Jô Soares: Primeiro, eu não posso repercutir porque eu não sou tão tambor, se eu começar a repercutir vai ser uma barulheira louca só com esse tamanho aqui [passando a mão sobre a barriga].

Lorena Calábria
: Ok, discutir...

Jô Soares
: Não houve nenhum caso, nenhum caso depois do Collor, não aconteceu nenhuma coisa que merecesse o mesmo tipo de atuação política. Se eu fizesse ao contrário, se eu começasse a inventar ou a estimular a botar lenha na fogueira, iam dizer que eu estava fazendo isso por causa do programa.

Marcelo Rubens Paiva: Mas, Jô, houve... [sendo interrompido]

Fernando Morais: Por exemplo, nesse momento, desculpe, Marcelo, nesse momento, nesse exato momento, [o] programa é ao vivo, está todo mundo cercando seu Paulo Salim Maluf, aí, para saber dele o seguinte: onde é que você descolou esses papéis que você ofereceu para todo mundo? Pessoalmente ou mandou o Lafaiete entregar, por que você não leva...?

Jô Soares: [Acendendo o charuto] A minha produção já está à caça de todos eles.
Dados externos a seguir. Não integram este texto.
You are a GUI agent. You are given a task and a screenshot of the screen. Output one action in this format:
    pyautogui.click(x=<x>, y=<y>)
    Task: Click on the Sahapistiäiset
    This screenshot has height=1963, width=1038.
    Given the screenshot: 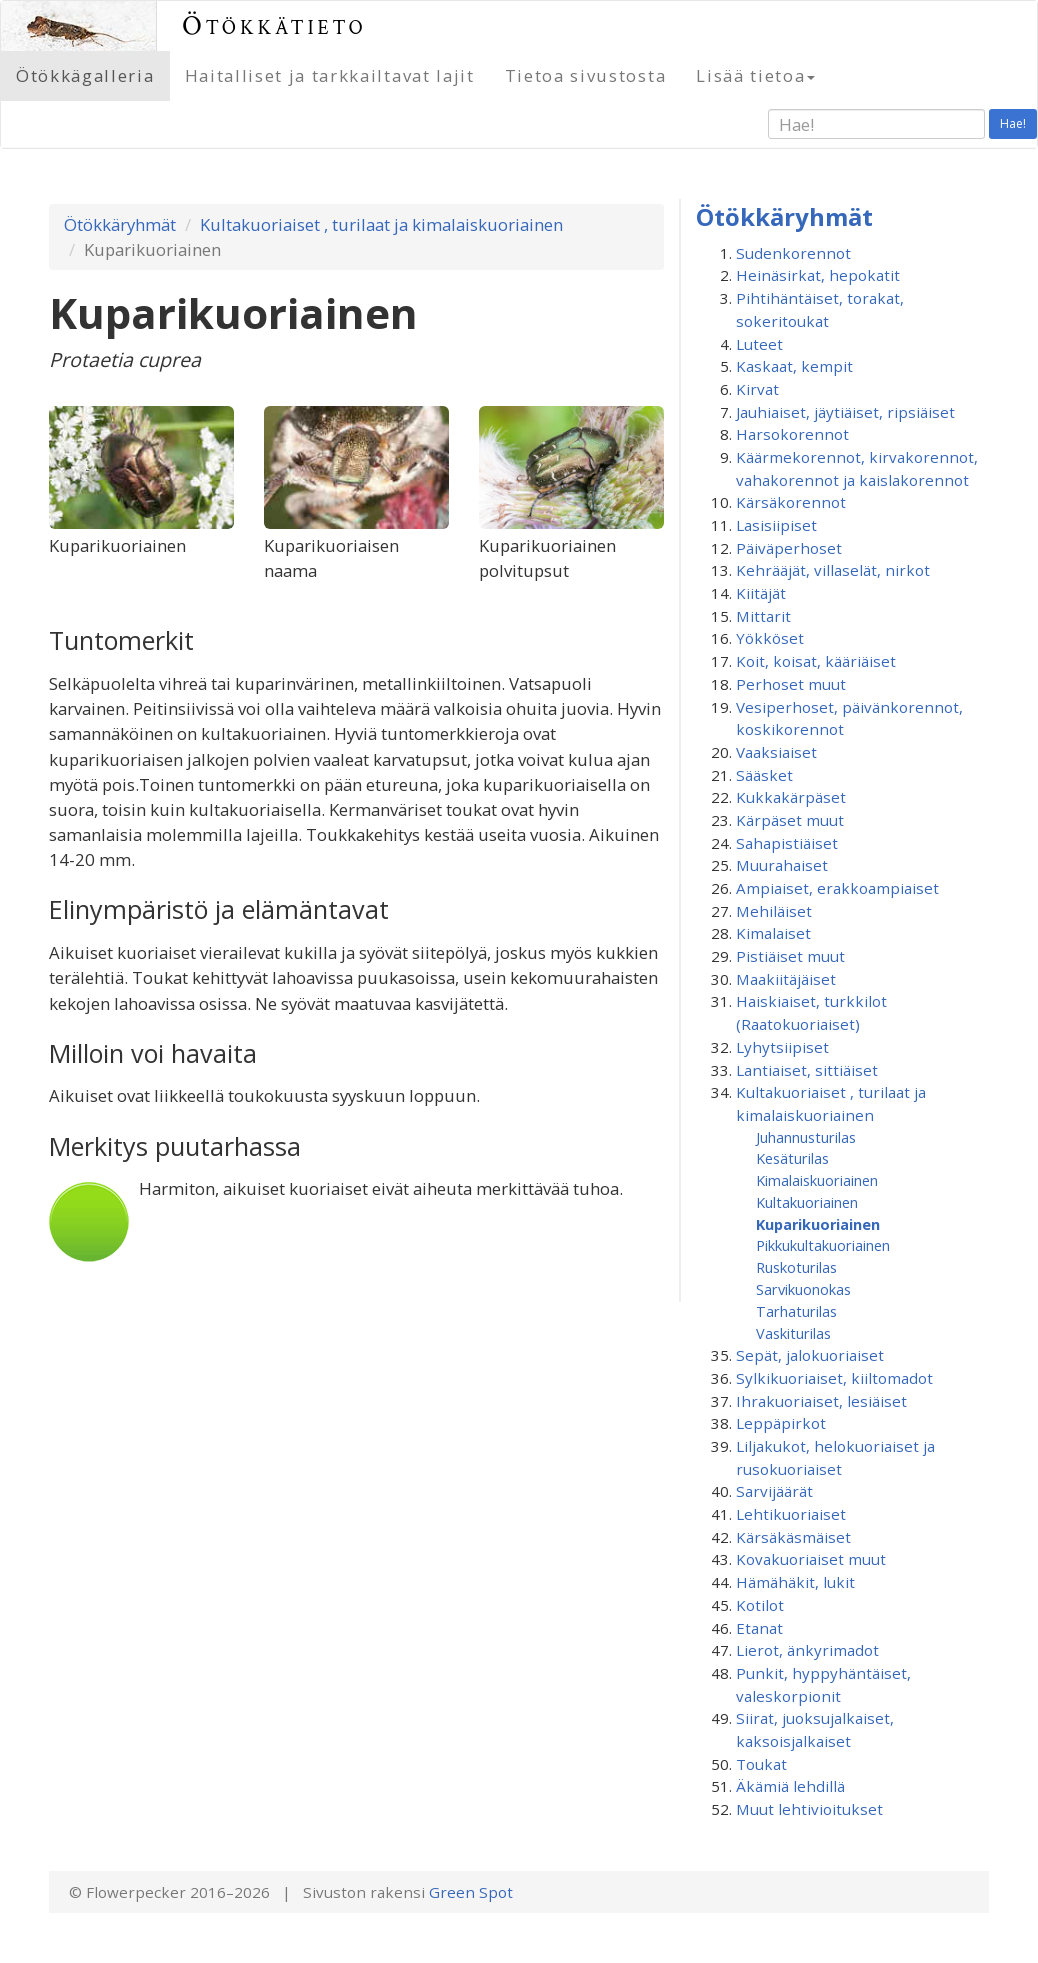 What is the action you would take?
    pyautogui.click(x=787, y=843)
Fernando Morais: Está na captura?

Jô Soares
: Está na captura. Engraçado você falar isso, que nós tivemos uma reunião de pauta antes de vir para cá, e eu disse assim, esse é um assunto que a gente tem que mergulhar nele, apesar do programa nunca ter feito jornalismo investigativo, a coisa está lá, você leva para o programa aí sim fazer a repercussão do fato.

Marcelo Rubens Paiva
: Eu discordo de você de uma coisa, pelo seguinte, teve um caso que aconteceu no primeiro mandato do Fernando Henrique, muito grave, que foi a denúncia de compra de votos e que a imprensa brasileira, poucos jornais deram ressonância a esse caso...

Jô Soares
: O programa deu demais... [sendo interrompido]

Marcelo Rubens Paiva
: Você até levou para o seu programa, eu lembro disso. Mas você não acha que está havendo uma certa complacência com a imprensa brasileira, por um lado um pouco traumatizado, a nação traumatizada devido ao escândalo Collor, querendo que esse governo corra na maior paz, e por outro lado assim até por uma empatia que as pessoas têm pelo intelectual, sociólogo e professor. Eu acho que o Brasil está sendo muito complacente com algumas coisas que estão acontecendo, como a compra de votos, como agora esse caso do dossiê misterioso, como as conversas telefônicas do BNDS [Banco Nacional de Desenvolvimento Econômico e Social], que também já... já vai se esquecer. Você não acha que o Brasil está sendo muito generoso com essa administração?

Jô Soares
: Eu espero que não. A matéria da revista Veja desta semana é uma matéria importante, dos grampos; a Folha, o Estado, o Globo [suposto grampo ilegal do telefone do BNDES, do presidente e até do ministro das Comunicações, e que revelaram a ocorrência de negociatas, tráfico de influência, compra de votos e até mesmo corrupção praticado, durante o governo de Fernando Henrique Cardoso, no período pré-eleitoral]...

Marcelo Rubens Paiva
: A compra de votos para mim foi um escândalo, maior escândalo desses... E não repercutiu.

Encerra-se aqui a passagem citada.